Future Treatments
Future Treatments for NIDS
With the explosion of neuro-immune diseases, we face a crisis today like we have never experienced before. We do not have the luxury of leisurely researching all of the different parts of this disease process and hoping to find a cure in another 10 or 20 years. We are already at a point where our society is in grave trouble coping with this epidemic, and it will only get worse as we have to care for increasing numbers of adults with autism, as well as huge numbers with Alzheimer’s and other related disorders.
Switching Focus: The Medical Community’s Wake-Up Call
Now is the time to initiate a medical focus on children with NIDS—“throwing the switch” that recognizes these children are ill and must be treated with appropriate medical interventions, just as a physician would treat a child suffering from diabetes or cancer. Only then can medical protocols, such as the Goldberg Approach™, become expected and available now. It’s paramount that we move as fast as we can toward treatments for these diseases. Recognition of all NIDS conditions as medical (not developmental or psychological) disease by the American Academy of Pediatrics is a first critical step. Hearings need to be held regarding the reclassification of NIDS-related disorders. Until this occurs, there will not be an urgent pharmaceutical and research focus on finding medicines to treat this dysfunction, as there was for polio and other medical diseases/epidemics of the past.

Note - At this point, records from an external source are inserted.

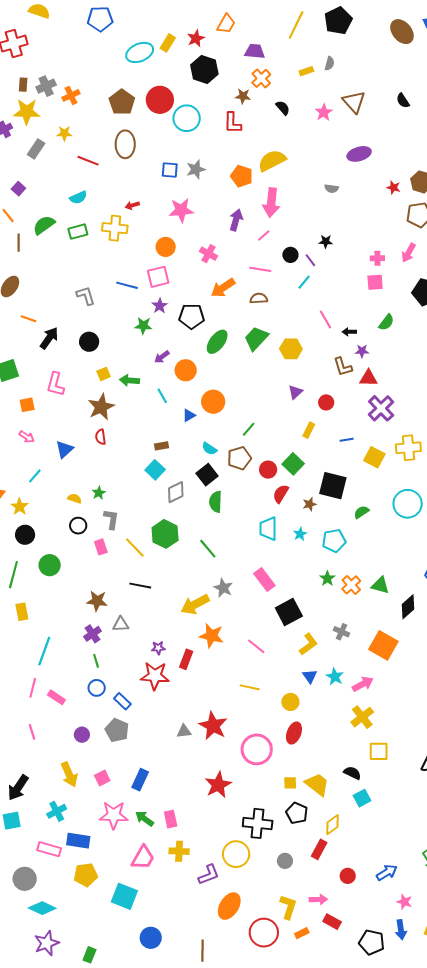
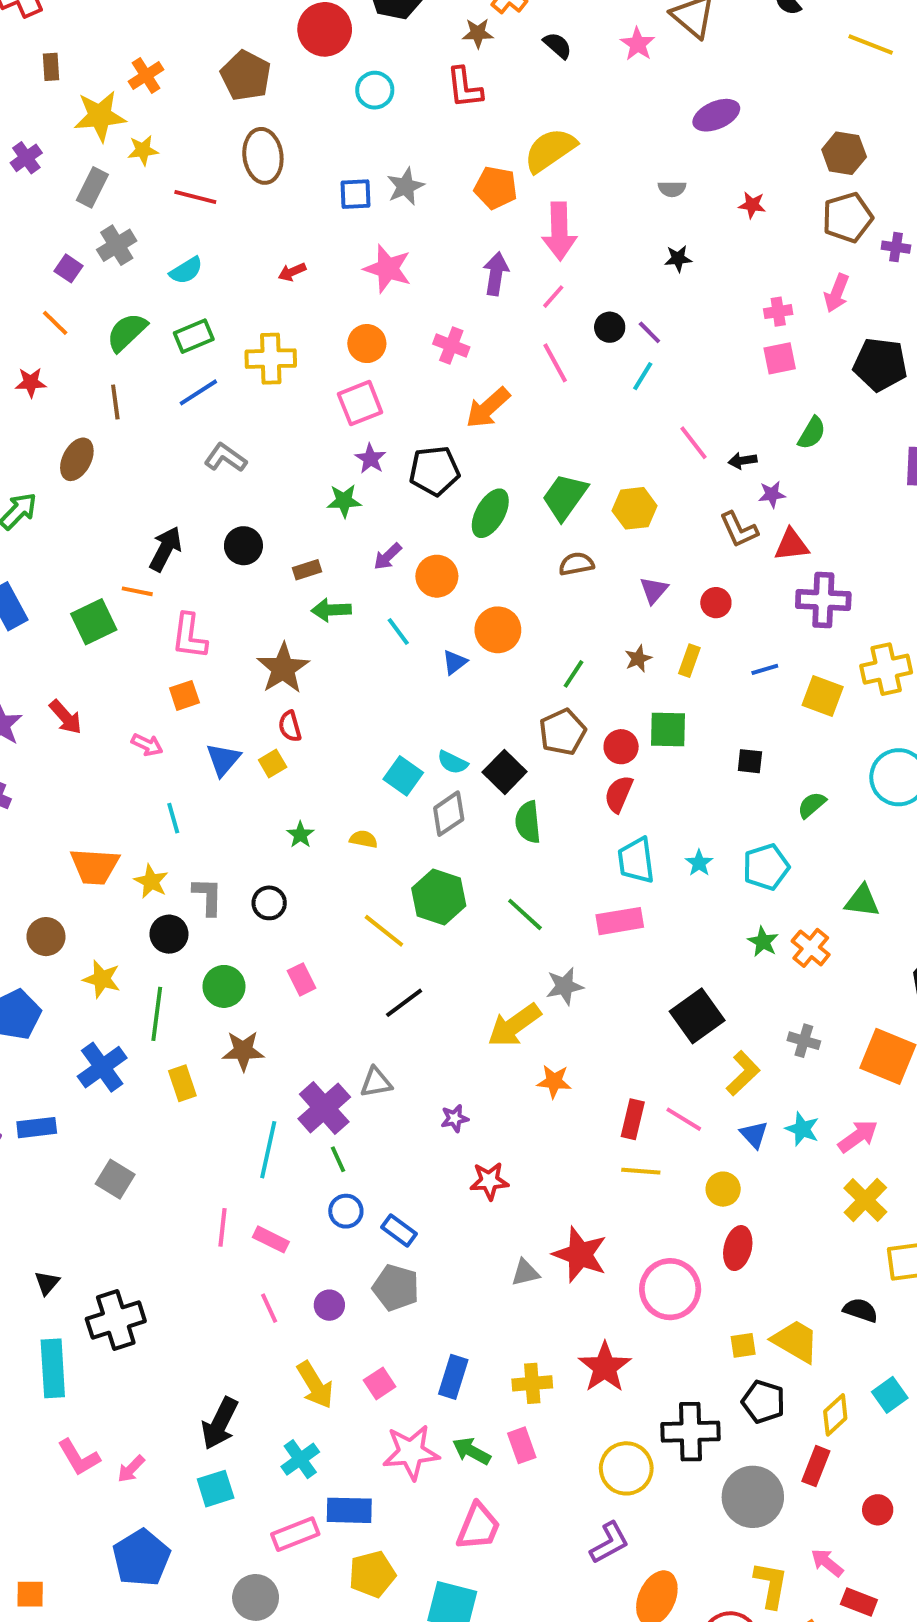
gray cross: (46, 86) -> (117, 245), moved
red circle: (160, 100) -> (325, 29), moved
yellow star: (27, 112) -> (100, 116), moved
cyan circle: (187, 118) -> (375, 90), size x0.7
red star: (394, 188) -> (752, 205), moved
pink star: (181, 210) -> (388, 269), turned 30
yellow cross: (115, 228) -> (271, 359), moved
black star: (326, 241) -> (678, 259), moved
brown line: (19, 243) -> (115, 402), moved
pink line: (260, 269) -> (555, 363), turned 60
blue line: (127, 285) -> (198, 392), moved, turned -40
gray L-shape: (86, 296) -> (225, 458), turned -30
brown semicircle: (259, 298) -> (576, 564), moved
orange line: (28, 319) -> (137, 591), moved
yellow square: (104, 374) -> (273, 764), moved
orange square: (27, 405) -> (184, 695), moved
purple cross: (381, 408) -> (823, 600), turned -36
brown rectangle: (161, 446) -> (307, 570), moved
cyan semicircle: (209, 449) -> (453, 762), moved
green square: (293, 464) -> (668, 730), turned -35
cyan line: (35, 476) -> (173, 818), turned -49
black square: (333, 486) -> (750, 761), size x0.5
red semicircle: (281, 494) -> (619, 794), moved
yellow semicircle: (75, 499) -> (364, 839), moved
brown star: (310, 504) -> (638, 659), moved
gray L-shape: (111, 519) -> (208, 896), moved
pink rectangle: (101, 547) -> (301, 979), moved
pink rectangle: (264, 580) -> (620, 921), moved, turned -55
green triangle: (380, 585) -> (862, 901), moved
black line: (140, 586) -> (404, 1003), turned -40
gray star: (223, 588) -> (565, 986), turned -30
brown star: (97, 601) -> (243, 1051), moved
purple cross: (92, 634) -> (324, 1108), size x1.5
orange star: (211, 636) -> (554, 1081), size x0.7
pink line: (256, 646) -> (684, 1119), moved
cyan line: (44, 651) -> (268, 1150), moved
red rectangle: (186, 659) -> (633, 1119), moved
red star: (155, 676) -> (489, 1181), moved, size x0.7
pink line: (32, 732) -> (269, 1308), moved
cyan square: (362, 798) -> (890, 1395), moved
pink rectangle: (49, 849) -> (295, 1534), turned -30
yellow cross: (179, 851) -> (532, 1383), moved
yellow circle: (236, 854) -> (626, 1468), moved
gray circle: (285, 861) -> (753, 1497), size x2.0
pink arrow: (318, 899) -> (827, 1563), turned -132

Specialists in the field of pediatrics, pediatric immunology, pediatric infectious disease, pediatric neurology, and pediatric endocrinology (more secondary than root cause) must join forces to do research and clinical trials aimed at treating the root causes of “autism” and other NIDS disorders in children. Researchers working in isolation on individual pieces of the medical puzzle might take decades more to find a treatment. If used properly, new agents called immune modulators, currently in the developmental pipeline, potentially could normalize the immune system and reduce dependence on other combinations of medicines. At this time, immune modulators are not slated for medical research in children, especially in relation to NIDS conditions, as many of these conditions wrongly continue to be defined as developmental delays or disorders.